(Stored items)
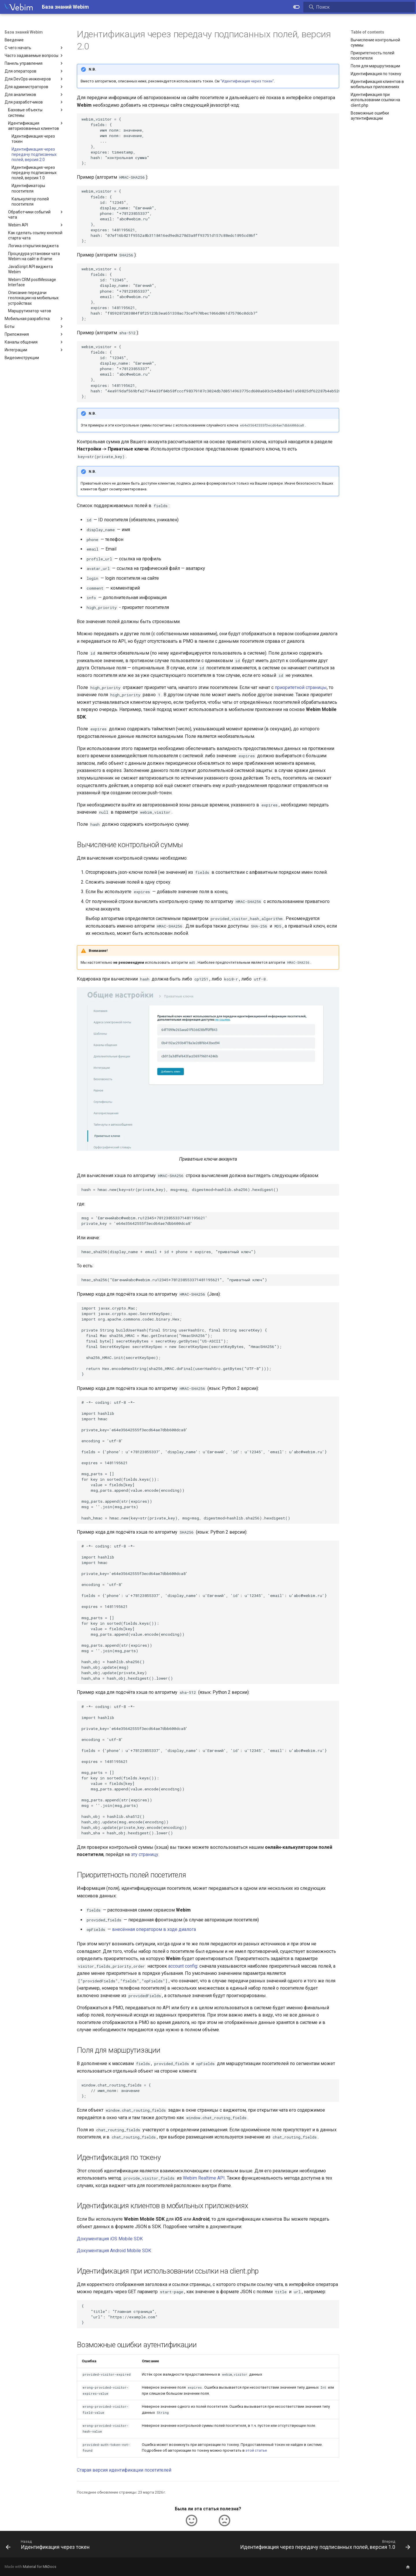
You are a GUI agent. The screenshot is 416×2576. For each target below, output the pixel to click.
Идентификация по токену (376, 73)
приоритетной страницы (301, 687)
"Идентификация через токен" (247, 81)
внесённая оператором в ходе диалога (154, 1929)
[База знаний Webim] (18, 7)
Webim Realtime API (204, 2178)
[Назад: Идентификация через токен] (49, 2546)
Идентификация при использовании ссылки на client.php (375, 99)
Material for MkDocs (39, 2566)
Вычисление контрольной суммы (375, 42)
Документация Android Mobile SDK (114, 2250)
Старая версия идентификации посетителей (124, 2470)
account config (182, 1966)
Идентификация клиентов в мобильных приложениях (377, 84)
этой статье (256, 2450)
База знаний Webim (24, 32)
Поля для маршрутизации (375, 66)
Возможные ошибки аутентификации (370, 116)
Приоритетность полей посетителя (372, 55)
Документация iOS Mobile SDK (110, 2238)
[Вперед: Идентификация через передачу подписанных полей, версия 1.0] (324, 2546)
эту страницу (144, 1854)
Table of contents (367, 32)
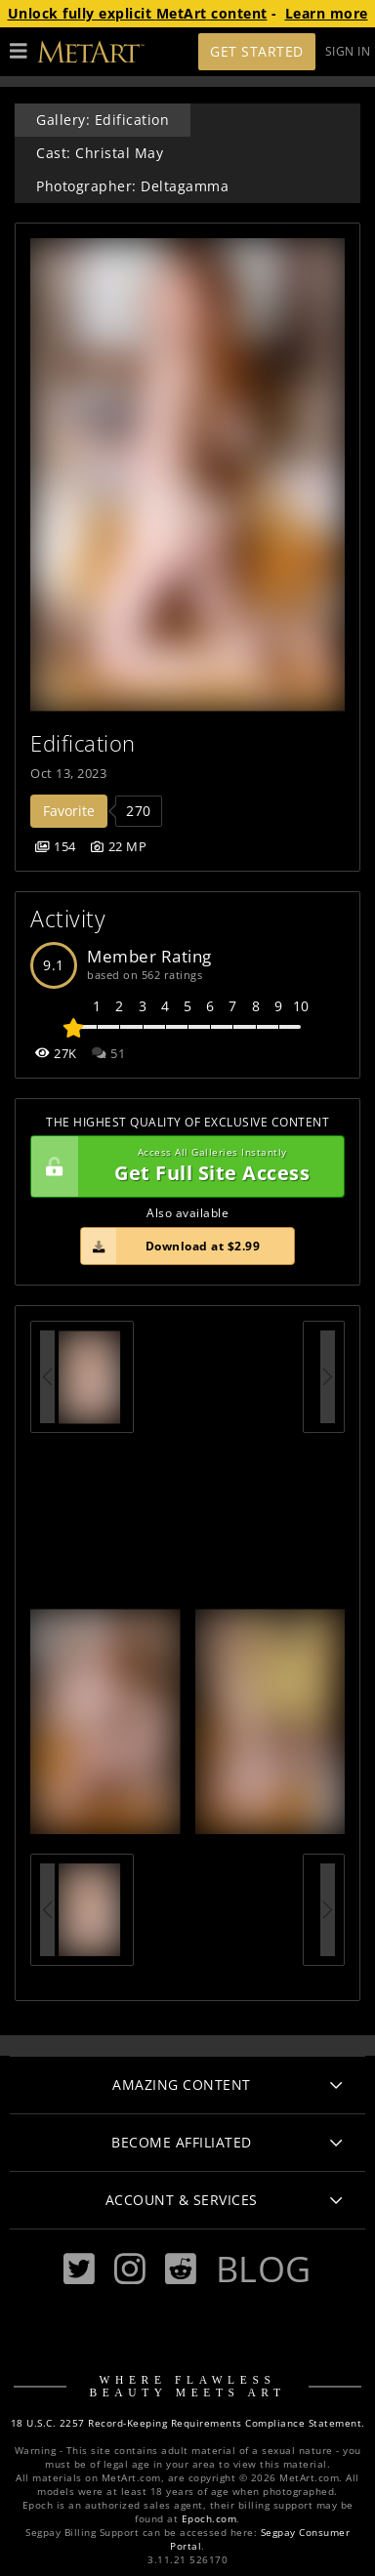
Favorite (69, 810)
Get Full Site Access (182, 1166)
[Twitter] (79, 2269)
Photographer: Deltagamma (132, 186)
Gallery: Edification (102, 119)
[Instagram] (130, 2269)
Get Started (257, 51)
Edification (83, 743)
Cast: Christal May (99, 152)
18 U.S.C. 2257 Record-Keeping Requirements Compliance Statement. (188, 2423)
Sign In (348, 51)
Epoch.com (209, 2519)
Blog (264, 2268)
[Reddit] (180, 2269)
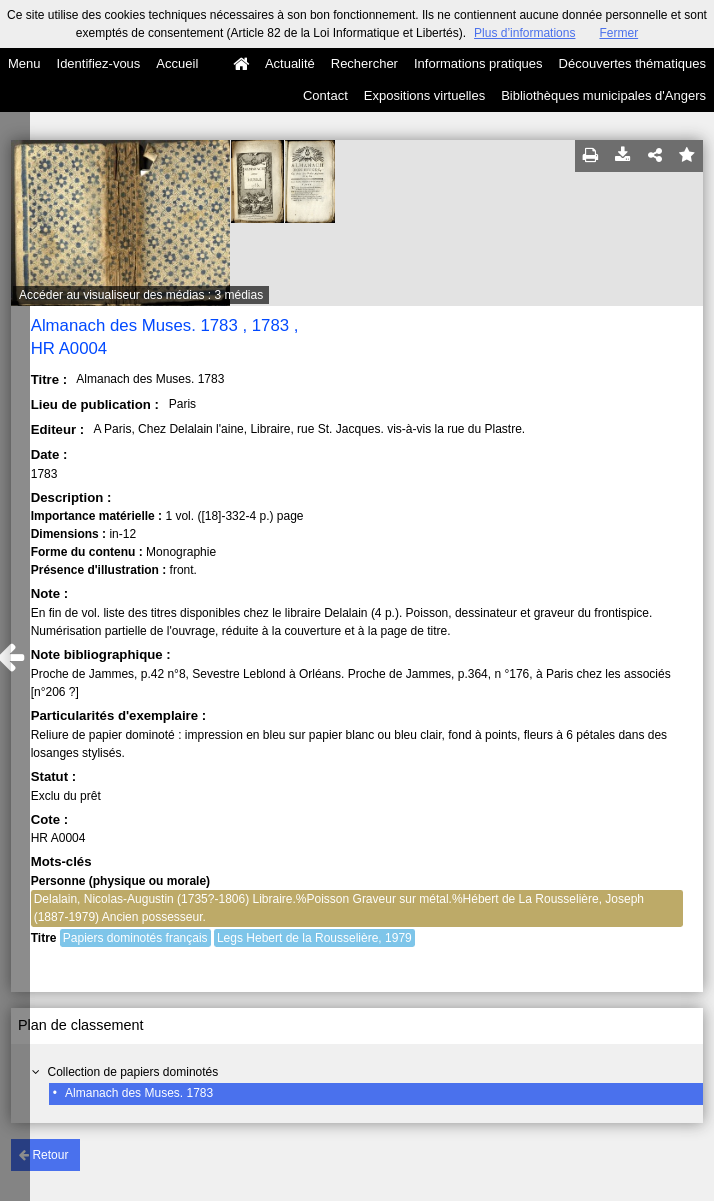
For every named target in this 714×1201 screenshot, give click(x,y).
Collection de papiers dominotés (132, 1072)
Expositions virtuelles (424, 95)
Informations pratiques (478, 63)
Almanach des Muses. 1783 (139, 1093)
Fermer (618, 33)
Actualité (290, 63)
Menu (24, 63)
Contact (325, 95)
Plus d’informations (524, 33)
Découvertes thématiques (632, 63)
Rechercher (364, 63)
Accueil (177, 63)
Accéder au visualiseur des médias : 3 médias (141, 295)
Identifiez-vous (99, 63)
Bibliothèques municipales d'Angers (603, 95)
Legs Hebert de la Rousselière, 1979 (314, 938)
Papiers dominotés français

» Work instruction
Drop the images and transcribe the entries above exactly.

» Answer to the exercise
You are a GUI agent. The screenshot is 416×2576. For each target below, output the pixel to click.
Идентификация по токену (376, 73)
приоритетной страницы (301, 687)
"Идентификация через токен" (247, 81)
внесённая оператором в ходе диалога (154, 1929)
[База знаний Webim] (18, 7)
Webim Realtime API (204, 2178)
[Назад: Идентификация через токен] (49, 2546)
Идентификация при использовании ссылки на client.php (375, 99)
Material for MkDocs (39, 2566)
Вычисление контрольной суммы (375, 42)
Документация Android Mobile SDK (114, 2250)
Старая версия идентификации посетителей (124, 2470)
account config (182, 1966)
Идентификация клиентов в мобильных приложениях (377, 84)
этой статье (256, 2450)
База знаний Webim (24, 32)
Поля для маршрутизации (375, 66)
Возможные ошибки аутентификации (370, 116)
Приоритетность полей посетителя (372, 55)
Документация iOS Mobile SDK (110, 2238)
[Вперед: Идентификация через передачу подписанных полей, версия 1.0] (324, 2546)
эту страницу (144, 1854)
Table of contents (367, 32)
Favorite (69, 810)
Get Full Site Access (182, 1166)
[Twitter] (79, 2269)
Photographer: Deltagamma (132, 186)
Gallery: Edification (102, 119)
[Instagram] (130, 2269)
Get Started (257, 51)
Edification (83, 743)
Cast: Christal May (99, 152)
18 U.S.C. 2257 Record-Keeping Requirements Compliance Statement. (188, 2423)
Sign In (348, 51)
Epoch.com (209, 2519)
Blog (264, 2268)
[Reddit] (180, 2269)
For every named target in this 714×1201 screenshot, give click(x,y).
Collection de papiers dominotés (132, 1072)
Expositions virtuelles (424, 95)
Informations pratiques (478, 63)
Almanach des Muses. 1783 (139, 1093)
Fermer (618, 33)
Actualité (290, 63)
Menu (24, 63)
Contact (325, 95)
Plus d’informations (524, 33)
Découvertes thématiques (632, 63)
Rechercher (364, 63)
Accueil (177, 63)
Accéder au visualiseur des médias : 3 médias (141, 295)
Identifiez-vous (99, 63)
Bibliothèques municipales d'Angers (603, 95)
Legs Hebert de la Rousselière, 1979 (314, 938)
Papiers dominotés français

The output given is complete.